Entre le Brésil et la Syrie, des relations devenues délicates

Depuis l’élection de Dilma Rousseff, on observe un réalignement progressif du Brésil sur les positions étasuniennes en matière de politique internationale. Dilma a notamment pris ses distances vis-à-vis de la théocratie des mollahs iraniens, à l'opposé de Lula.

Sur le dossier syrien, dossier qui compte au Brésil compte tenu de l’importante communauté d’origine syrienne, le ministre des Affaires étrangères brésilien, António Patriota, a classé d’« entièrement inacceptable » la violente offensive d’Assad contre les opposants au régime.

Ainsi Itamaraty a-t-il divulgué hier une note affirmant sur un ton dur qu’il avait reçu avec « indignation » la nouvelle de la tuerie de dimanche dernier. Patriota a indiqué que le Brésil souhaitait maintenir le dialogue avec les autres pays de l'IBAS (Inde, Brésil et Afrique du Sud) afin de trouver une position consensuelle au Conseil de Sécurité, qui discute de l'approbation d'une résolution contre la Syrie.

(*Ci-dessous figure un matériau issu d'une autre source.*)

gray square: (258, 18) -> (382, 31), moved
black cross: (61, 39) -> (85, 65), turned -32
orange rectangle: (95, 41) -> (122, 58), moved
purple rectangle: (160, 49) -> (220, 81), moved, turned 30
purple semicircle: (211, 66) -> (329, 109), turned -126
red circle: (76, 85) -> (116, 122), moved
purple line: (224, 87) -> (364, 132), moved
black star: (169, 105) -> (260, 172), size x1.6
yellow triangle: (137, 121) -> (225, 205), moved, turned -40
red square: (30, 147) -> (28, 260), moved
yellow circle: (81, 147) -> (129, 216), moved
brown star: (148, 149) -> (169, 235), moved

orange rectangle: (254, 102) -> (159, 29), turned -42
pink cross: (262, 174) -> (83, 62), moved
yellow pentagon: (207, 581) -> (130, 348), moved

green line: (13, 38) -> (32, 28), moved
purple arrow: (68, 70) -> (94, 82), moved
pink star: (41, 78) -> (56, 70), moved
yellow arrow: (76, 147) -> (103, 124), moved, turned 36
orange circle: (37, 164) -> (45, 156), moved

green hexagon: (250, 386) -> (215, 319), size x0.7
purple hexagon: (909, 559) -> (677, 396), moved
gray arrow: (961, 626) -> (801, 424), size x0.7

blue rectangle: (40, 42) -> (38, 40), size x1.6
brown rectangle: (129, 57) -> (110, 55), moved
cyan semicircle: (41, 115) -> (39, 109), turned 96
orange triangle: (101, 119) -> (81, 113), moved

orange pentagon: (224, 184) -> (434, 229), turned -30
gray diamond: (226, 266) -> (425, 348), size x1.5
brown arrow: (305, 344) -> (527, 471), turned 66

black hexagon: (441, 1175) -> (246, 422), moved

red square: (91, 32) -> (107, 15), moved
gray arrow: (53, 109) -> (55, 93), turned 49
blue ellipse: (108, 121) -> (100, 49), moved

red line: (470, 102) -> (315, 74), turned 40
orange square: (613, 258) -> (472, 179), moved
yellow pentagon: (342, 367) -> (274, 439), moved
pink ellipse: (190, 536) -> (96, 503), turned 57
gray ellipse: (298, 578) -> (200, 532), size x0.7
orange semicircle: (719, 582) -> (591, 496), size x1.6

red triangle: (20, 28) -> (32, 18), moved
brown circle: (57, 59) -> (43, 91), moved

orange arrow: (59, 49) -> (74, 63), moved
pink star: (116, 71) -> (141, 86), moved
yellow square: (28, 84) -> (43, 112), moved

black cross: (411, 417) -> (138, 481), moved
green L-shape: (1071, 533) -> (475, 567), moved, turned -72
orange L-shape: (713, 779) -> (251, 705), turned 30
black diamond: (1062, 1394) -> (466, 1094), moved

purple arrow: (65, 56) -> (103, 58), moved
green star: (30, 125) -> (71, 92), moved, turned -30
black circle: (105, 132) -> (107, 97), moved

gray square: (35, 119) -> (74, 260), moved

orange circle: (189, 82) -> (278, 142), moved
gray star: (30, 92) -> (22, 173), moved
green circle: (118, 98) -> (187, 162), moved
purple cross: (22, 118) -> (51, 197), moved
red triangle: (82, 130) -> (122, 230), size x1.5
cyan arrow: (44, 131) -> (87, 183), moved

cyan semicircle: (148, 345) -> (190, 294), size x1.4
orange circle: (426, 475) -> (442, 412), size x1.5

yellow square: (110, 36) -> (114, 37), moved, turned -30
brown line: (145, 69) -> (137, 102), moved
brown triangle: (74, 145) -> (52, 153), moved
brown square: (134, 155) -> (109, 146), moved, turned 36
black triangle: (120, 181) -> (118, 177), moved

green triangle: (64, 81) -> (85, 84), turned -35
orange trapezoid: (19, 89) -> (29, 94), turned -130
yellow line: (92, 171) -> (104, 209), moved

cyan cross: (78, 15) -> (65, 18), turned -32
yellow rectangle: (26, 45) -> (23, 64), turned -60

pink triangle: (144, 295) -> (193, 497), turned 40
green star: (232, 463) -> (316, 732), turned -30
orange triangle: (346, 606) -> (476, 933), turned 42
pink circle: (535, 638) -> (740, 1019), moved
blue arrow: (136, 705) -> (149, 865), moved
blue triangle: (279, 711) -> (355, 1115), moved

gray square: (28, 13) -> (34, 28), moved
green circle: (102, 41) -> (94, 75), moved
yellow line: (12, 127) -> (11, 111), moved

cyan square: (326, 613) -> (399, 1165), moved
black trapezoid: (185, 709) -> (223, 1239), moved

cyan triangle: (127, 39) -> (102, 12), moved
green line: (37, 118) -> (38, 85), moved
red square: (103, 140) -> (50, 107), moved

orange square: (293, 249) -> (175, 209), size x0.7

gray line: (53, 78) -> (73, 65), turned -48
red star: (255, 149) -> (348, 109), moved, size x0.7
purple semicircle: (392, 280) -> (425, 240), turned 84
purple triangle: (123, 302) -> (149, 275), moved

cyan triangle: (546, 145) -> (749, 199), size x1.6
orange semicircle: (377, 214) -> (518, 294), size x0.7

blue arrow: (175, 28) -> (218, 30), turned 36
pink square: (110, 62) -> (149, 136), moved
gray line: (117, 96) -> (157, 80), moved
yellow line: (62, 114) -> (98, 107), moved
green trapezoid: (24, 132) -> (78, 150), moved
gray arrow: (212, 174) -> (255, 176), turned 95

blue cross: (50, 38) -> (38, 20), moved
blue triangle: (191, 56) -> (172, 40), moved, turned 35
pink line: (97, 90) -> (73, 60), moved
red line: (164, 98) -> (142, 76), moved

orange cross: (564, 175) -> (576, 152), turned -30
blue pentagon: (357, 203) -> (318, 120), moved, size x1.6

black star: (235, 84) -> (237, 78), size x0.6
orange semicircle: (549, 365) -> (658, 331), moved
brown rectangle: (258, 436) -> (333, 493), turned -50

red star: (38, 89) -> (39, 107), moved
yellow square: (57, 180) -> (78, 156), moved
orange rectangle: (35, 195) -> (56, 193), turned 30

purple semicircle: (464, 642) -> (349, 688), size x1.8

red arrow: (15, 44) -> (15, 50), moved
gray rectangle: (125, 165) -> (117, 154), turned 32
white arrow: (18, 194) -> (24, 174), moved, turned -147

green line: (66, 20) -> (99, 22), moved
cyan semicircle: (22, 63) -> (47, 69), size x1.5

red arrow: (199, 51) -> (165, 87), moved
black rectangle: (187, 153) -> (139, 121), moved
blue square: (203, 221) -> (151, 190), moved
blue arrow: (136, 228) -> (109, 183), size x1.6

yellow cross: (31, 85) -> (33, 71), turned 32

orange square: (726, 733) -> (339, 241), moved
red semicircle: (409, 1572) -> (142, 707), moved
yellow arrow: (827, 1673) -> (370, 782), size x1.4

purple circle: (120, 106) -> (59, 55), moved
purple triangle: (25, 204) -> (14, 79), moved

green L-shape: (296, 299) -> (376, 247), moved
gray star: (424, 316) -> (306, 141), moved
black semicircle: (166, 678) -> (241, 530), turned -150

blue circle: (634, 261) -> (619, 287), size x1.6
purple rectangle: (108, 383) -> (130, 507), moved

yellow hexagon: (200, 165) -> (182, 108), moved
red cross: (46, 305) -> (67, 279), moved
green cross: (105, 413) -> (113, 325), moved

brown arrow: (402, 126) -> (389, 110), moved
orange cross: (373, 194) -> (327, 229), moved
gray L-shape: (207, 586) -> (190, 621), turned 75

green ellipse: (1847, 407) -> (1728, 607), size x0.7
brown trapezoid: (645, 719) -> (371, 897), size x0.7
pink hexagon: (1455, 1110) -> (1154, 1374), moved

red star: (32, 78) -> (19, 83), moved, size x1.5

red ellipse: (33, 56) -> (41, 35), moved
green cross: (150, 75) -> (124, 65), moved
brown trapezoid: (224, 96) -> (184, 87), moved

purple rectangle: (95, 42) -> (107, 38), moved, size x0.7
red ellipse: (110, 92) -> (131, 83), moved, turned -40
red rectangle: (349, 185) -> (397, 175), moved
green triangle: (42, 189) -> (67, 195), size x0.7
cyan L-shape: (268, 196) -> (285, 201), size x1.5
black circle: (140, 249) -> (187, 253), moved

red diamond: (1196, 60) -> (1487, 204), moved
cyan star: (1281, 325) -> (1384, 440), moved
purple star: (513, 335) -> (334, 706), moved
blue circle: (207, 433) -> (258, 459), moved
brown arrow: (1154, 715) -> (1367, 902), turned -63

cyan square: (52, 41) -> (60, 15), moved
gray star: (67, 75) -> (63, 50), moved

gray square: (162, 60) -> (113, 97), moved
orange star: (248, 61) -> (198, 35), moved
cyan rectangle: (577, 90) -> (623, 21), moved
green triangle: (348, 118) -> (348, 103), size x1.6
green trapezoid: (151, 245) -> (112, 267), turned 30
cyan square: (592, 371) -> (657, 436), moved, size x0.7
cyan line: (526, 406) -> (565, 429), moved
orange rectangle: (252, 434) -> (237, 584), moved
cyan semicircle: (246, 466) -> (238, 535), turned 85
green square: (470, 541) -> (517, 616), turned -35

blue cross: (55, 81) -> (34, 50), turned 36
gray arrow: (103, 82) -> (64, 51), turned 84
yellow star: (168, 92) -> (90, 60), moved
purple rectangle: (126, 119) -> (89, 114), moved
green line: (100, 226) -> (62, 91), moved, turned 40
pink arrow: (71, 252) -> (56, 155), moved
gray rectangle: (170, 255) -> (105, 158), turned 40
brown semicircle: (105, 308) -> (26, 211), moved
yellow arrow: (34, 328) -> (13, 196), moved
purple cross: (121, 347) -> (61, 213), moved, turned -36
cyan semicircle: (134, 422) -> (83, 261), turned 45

« Nous négocions les termes d’une gestion commune de la crise auprès des autorités de Damas en incitant le gouvernement syrien à procéder à des réformes le plus tôt possible et à mettre fin à la violence »...

Le porte-parole du ministère des Affaires étrangères, Tovar Nunes, a notamment affirmé qu’il « n'était pas acceptable de croiser les bras et de laisser faire ».

Une mission formée par des diplomates du Brésil, de l’Inde et de l’Afrique du Sud doit se rendre à Damas cette semaine. Plus que probablement en vain, car je ne vois pas Assad se montrer sensible aux gentilles manœuvres diplomatiques de ces trois pays.